Cairn, Sutton South, Co. Dublin
Co. Dublin |
Cairns
On the summit of Shelmartin, a low hill at the tip of the Howth Peninsula in south Sutton, sits a cairn that is not quite what it appears to be.
At roughly 15.8 metres in diameter and standing about 2 metres high, it reads at first glance as a reasonably intact prehistoric monument, the kind of stone mound that dots Irish hilltops from Donegal to Kerry. Look more closely, however, and the picture becomes more complicated. A cairn is a burial or ceremonial mound built from piled stone, and this one belongs to a specific type: a kerbed cairn, meaning it was originally edged with a ring of larger upright or recumbent stones to hold the structure in place.
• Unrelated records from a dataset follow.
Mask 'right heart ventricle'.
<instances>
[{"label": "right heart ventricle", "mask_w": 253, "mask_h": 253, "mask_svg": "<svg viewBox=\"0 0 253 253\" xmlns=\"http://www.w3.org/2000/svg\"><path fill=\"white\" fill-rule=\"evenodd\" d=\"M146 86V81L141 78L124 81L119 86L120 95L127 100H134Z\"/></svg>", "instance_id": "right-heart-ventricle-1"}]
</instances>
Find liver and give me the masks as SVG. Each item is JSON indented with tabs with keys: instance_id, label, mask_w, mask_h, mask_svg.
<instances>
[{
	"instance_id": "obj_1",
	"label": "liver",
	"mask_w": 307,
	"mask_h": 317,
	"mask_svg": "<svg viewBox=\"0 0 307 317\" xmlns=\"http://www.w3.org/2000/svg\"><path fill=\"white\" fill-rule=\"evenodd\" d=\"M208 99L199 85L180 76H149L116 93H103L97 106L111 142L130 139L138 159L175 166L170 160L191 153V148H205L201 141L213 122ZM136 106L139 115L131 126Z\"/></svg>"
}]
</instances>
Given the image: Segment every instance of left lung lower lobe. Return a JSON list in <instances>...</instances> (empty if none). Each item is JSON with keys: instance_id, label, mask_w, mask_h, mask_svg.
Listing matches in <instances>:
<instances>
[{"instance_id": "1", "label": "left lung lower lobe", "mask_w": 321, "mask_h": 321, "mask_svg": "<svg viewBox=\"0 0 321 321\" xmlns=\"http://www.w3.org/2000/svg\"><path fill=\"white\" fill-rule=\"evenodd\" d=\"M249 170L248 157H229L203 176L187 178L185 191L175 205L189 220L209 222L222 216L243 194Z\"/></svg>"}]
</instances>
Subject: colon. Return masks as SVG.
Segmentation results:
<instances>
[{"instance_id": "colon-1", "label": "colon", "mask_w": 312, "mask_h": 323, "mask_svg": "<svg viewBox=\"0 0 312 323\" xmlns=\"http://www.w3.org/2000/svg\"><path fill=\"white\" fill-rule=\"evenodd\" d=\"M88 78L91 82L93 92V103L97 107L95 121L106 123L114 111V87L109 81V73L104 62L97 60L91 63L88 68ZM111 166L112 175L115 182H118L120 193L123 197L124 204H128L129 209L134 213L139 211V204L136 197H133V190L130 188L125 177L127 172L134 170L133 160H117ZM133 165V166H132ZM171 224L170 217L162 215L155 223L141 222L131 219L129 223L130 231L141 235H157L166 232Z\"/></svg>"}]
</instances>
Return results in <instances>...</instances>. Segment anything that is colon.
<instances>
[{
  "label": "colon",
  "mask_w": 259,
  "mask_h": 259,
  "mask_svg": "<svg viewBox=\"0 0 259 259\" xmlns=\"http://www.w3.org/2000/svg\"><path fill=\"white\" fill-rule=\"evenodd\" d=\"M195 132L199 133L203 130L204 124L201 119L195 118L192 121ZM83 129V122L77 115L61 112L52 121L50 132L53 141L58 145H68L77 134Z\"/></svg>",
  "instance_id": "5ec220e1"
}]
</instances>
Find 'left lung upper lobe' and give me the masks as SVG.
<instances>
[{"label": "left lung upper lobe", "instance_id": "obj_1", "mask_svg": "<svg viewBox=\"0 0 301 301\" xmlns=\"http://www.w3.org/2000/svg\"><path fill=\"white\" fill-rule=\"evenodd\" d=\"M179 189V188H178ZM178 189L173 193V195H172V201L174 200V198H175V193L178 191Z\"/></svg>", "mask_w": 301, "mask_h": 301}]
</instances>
Some of those kerbstones are still visible to the north-east and south-west, but the western and southern sections have collapsed considerably, and a good portion of what visitors see today is the result of reconstruction carried out in the early twentieth century rather than the work of prehistoric hands.
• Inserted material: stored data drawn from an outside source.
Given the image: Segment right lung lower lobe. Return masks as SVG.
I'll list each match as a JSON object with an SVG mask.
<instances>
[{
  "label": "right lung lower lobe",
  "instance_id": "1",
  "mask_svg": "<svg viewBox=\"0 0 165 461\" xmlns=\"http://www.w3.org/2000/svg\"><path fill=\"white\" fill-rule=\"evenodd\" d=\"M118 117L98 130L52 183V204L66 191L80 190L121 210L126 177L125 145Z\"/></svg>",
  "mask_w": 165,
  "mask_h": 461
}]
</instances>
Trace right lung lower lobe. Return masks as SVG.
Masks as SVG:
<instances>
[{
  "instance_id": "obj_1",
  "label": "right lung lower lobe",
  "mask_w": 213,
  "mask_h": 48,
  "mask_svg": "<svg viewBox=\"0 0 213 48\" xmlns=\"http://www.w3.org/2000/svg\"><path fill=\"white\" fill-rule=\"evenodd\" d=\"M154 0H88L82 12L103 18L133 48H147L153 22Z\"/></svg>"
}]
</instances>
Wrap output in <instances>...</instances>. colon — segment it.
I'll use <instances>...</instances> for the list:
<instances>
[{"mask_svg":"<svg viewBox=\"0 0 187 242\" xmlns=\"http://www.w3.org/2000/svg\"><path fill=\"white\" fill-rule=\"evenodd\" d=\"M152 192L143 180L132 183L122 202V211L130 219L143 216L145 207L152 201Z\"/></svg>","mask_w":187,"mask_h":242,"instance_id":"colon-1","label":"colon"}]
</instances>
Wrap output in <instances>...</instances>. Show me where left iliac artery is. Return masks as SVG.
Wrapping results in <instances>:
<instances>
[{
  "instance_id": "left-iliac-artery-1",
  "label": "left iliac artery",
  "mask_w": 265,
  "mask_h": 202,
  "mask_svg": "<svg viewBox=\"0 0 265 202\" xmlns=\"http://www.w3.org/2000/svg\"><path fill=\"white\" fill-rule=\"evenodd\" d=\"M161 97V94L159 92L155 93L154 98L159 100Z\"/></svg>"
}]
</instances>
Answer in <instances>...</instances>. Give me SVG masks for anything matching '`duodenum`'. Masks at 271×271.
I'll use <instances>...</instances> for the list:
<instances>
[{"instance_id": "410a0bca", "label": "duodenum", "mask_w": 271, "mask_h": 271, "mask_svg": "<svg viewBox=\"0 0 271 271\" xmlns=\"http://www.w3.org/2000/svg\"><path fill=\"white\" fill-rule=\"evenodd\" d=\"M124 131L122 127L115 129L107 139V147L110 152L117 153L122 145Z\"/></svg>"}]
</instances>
The site was noted by scholars in the late nineteenth and early twentieth centuries. McCready recorded it in 1893, and Westropp returned to it in 1922, both documenting its condition and dimensions at a time when antiquarian interest in such monuments was growing alongside, unfortunately, a certain enthusiasm for tidying them up. The rebuilding that took place in this period was not unusual for the era; well-intentioned conservation efforts frequently involved restacking fallen material in ways that may have altered the original profile or obscured archaeological detail. What remains is therefore a layered object: a prehistoric monument whose present form has been shaped as much by Edwardian-era intervention as by its original builders.
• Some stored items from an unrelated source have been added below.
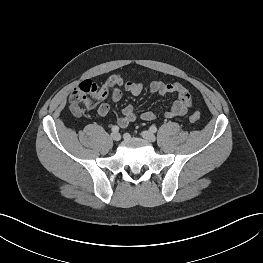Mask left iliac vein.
I'll use <instances>...</instances> for the list:
<instances>
[{"label": "left iliac vein", "mask_w": 263, "mask_h": 263, "mask_svg": "<svg viewBox=\"0 0 263 263\" xmlns=\"http://www.w3.org/2000/svg\"><path fill=\"white\" fill-rule=\"evenodd\" d=\"M142 137L149 142H154L156 140V136L150 131H143L141 133Z\"/></svg>", "instance_id": "left-iliac-vein-1"}]
</instances>
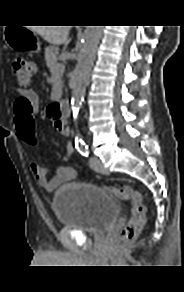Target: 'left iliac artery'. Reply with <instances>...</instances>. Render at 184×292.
I'll use <instances>...</instances> for the list:
<instances>
[{
    "mask_svg": "<svg viewBox=\"0 0 184 292\" xmlns=\"http://www.w3.org/2000/svg\"><path fill=\"white\" fill-rule=\"evenodd\" d=\"M78 151L81 155L88 157L89 156V149L87 145H82L79 147Z\"/></svg>",
    "mask_w": 184,
    "mask_h": 292,
    "instance_id": "1",
    "label": "left iliac artery"
}]
</instances>
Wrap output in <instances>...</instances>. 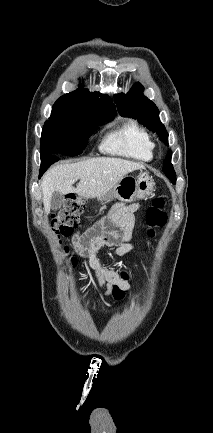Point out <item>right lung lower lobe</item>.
<instances>
[{
  "label": "right lung lower lobe",
  "instance_id": "1",
  "mask_svg": "<svg viewBox=\"0 0 213 433\" xmlns=\"http://www.w3.org/2000/svg\"><path fill=\"white\" fill-rule=\"evenodd\" d=\"M58 155H51L47 158L41 159V167H40V173L39 177L43 175V173L50 167L51 164L58 161Z\"/></svg>",
  "mask_w": 213,
  "mask_h": 433
}]
</instances>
Shelmartin is accessible on foot from the Sutton area, and the summit offers a clear sense of why such a prominent hilltop was chosen for a monument of this kind. Visibility from the cairn extends across Dublin Bay and towards the mountains to the south, which is typical of the siting logic behind many Irish hilltop cairns. The kerbstones worth seeking out are on the north-east and south-west edges; they are low and unobtrusive, easy to miss if you are not looking deliberately. The collapsed sections to the west and south give a rough sense of the original mass of the structure before it was partially reworked. There is no formal signage or managed access, so the cairn sits quietly in the landscape, waiting to be noticed by those who already know to look for it.